It would be interesting to see if this works OK on an ARM machine.


Running e.g. z-self-modify-1 to completion in -mc -mx 1 mode shows the memory
for the run6502 process grows steadily, but valgrind doesn't show any leaks. A
quick web search suggests this might be internal leaks in LLVM (which are only
exposed by things like this which continually JIT). I am inclined to leave this
and perhaps come back to it once LLVM 3.5 is actuallly released; if there's
still a problem then it might be worth tracking it down.


Would it be helpful to pass branch weights to CreateCondBr()? For example,
where we have a computed address which might trigger a read/write callback, we
could calculate the proportion of addresses in the address range which have
callbacks on them and use that as the probability of taking the callback-exists
branch.


We could potentially use Function objects to deduce properties of stretches of
code and use that information to improve the generated code. For example, if we
observed that a Function object didn't contain any external calls or any
stack-modification instructions except RTS then we could inline it in any
callers (adding its code ranges to their code ranges, of course) and the RTS
could be a no-op. (For 100% accuracy, the JSR should still push the return
address on the stack but not modify the stack pointer. Code executed later on
might peek at the stack and expect those values to be there.) This might in
turn allow the callers of that Function to be inlined themselves. This is just
an example.

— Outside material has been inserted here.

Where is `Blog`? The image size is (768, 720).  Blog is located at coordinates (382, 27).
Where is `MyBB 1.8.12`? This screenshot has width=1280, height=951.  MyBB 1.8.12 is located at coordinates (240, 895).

It may be that in practice deciding when to re-translate code would
cause a sufficient performance impact to just not be worth it in the first
place.


We could add support for counting the number of cycles executed by the JITted
code; lib6502 itself has some support for this in the form of the tick* macros,
but they don't do anything by default.


Would there be any performance improvement to be had by having Function objects
(tail) call one another where possible?


Hybrid mode currently makes no attempt to avoid re-generating Function objects
which are continually being invalidated due to self-modifying code. It might be
nice if some heuristic caused us to avoid this unnecessary work and just let
the interpreter always handle that code.

On a related but distinct note, currently once an element of
FunctionManager::code_at_address_ is set, it is never cleared. This might cause
us to avoid optimistic writes which in reality would be OK. We could use some
heuristic to decide when to destroy Function objects which have not been
executed in a long time, and start clearing code_at_address_ elements when all
functions covering an address are removed. (See the note in
FunctionManager::destroyFunction(); this clearing must be done *outside* the
loop in FunctionManager::buildFunction(), or the implementation of
buildFunction() must be tweaked.)

However, it may be that it just isn't worth being that clever. Any such code
would need to be triggered inside the main loop between executions of Function
objects. We could do it only every nth time, and keeping track of how many
times we've been round probably wouldn't significantly harm performance, but be
careful.


Would a different default value for max_instructions be better?


Are there any other LLVM optimisation passes which would be helpful?